EXERCISE GOAL:
Begin with the line containing "Return results in <instances>...</instances>. Subject: 'spleen'." and copy every line after it to the end of the entries, exactly, leaving out the lines before it.

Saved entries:
• • • • • • •

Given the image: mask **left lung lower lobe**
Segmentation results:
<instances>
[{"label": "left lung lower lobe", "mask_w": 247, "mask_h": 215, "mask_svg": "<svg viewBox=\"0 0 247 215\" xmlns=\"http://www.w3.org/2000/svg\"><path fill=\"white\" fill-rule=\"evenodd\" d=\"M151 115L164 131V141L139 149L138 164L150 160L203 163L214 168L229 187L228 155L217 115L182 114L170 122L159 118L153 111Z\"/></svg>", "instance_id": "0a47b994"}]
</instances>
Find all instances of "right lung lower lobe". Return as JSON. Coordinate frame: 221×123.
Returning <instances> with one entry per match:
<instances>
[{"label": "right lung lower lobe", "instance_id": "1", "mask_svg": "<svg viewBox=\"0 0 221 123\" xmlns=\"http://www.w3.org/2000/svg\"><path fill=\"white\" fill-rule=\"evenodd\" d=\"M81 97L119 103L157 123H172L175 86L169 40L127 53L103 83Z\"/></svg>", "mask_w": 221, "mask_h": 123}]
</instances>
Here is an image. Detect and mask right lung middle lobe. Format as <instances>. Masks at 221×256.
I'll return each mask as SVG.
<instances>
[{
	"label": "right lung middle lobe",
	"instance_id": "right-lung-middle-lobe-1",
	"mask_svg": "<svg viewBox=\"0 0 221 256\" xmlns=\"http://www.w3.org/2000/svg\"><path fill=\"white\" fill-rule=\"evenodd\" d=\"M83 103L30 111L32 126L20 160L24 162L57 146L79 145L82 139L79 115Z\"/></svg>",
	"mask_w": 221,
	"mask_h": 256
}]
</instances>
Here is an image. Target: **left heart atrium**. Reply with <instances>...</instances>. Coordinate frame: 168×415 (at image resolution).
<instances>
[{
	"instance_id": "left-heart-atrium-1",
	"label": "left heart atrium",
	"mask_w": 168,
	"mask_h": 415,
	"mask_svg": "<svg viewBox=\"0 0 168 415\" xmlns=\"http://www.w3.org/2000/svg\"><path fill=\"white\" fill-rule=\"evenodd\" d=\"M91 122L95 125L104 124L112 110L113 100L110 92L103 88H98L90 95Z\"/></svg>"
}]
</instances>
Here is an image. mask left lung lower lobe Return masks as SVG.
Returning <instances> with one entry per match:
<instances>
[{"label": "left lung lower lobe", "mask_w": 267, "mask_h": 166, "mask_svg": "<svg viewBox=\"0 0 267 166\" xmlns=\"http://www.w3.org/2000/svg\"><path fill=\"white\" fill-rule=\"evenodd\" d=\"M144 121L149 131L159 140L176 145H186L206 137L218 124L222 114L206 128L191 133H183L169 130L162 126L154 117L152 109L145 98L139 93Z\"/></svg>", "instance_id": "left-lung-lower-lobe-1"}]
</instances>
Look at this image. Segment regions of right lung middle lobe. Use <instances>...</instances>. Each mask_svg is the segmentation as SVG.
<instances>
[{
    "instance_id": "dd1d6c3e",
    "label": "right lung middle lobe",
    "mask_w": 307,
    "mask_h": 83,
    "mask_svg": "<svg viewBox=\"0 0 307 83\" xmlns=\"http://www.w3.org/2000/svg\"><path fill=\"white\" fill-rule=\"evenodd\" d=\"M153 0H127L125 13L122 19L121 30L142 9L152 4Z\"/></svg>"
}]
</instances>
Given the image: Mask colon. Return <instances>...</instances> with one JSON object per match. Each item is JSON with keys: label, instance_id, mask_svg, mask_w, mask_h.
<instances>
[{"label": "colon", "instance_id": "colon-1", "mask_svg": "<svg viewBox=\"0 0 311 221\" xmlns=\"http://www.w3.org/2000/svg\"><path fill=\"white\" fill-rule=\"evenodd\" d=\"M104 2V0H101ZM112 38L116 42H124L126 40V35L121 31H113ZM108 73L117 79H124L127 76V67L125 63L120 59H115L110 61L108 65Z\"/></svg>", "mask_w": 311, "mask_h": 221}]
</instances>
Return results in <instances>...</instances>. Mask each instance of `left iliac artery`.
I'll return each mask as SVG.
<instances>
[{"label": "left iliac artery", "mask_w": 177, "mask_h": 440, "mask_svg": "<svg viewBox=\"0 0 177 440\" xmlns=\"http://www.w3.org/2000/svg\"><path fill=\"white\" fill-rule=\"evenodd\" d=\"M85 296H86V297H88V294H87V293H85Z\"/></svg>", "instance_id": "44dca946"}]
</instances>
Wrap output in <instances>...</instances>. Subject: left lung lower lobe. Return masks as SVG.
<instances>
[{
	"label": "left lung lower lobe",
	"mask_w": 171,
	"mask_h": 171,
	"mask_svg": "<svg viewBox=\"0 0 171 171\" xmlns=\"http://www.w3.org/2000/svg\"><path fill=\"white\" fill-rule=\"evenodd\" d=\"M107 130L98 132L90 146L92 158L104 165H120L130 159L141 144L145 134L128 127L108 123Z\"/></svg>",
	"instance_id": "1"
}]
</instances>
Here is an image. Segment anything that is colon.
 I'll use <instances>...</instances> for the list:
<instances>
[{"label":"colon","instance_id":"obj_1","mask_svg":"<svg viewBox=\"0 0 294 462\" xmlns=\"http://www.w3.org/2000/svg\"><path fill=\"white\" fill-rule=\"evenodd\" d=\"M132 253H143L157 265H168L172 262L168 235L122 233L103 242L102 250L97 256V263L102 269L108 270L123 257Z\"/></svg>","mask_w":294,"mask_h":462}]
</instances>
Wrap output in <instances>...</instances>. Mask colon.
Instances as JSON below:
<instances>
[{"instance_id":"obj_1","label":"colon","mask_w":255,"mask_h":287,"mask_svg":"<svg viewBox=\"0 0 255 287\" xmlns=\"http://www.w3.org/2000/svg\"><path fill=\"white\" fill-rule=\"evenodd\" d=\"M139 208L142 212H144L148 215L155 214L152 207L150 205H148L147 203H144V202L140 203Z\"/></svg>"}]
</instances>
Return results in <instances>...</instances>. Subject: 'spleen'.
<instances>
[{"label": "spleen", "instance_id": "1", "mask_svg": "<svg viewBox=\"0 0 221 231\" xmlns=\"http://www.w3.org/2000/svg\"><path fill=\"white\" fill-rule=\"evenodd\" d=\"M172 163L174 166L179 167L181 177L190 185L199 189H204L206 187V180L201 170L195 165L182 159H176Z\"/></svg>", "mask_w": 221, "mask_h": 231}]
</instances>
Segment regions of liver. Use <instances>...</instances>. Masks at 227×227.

• • • • • • •

FINISHED TASK:
Return results in <instances>...</instances>. Subject: 'spleen'.
<instances>
[{"label": "spleen", "instance_id": "1", "mask_svg": "<svg viewBox=\"0 0 221 231\" xmlns=\"http://www.w3.org/2000/svg\"><path fill=\"white\" fill-rule=\"evenodd\" d=\"M172 163L174 166L179 167L181 177L190 185L199 189H204L206 187V180L201 170L195 165L182 159H176Z\"/></svg>", "mask_w": 221, "mask_h": 231}]
</instances>
Segment regions of liver. Use <instances>...</instances>. Masks at 227×227.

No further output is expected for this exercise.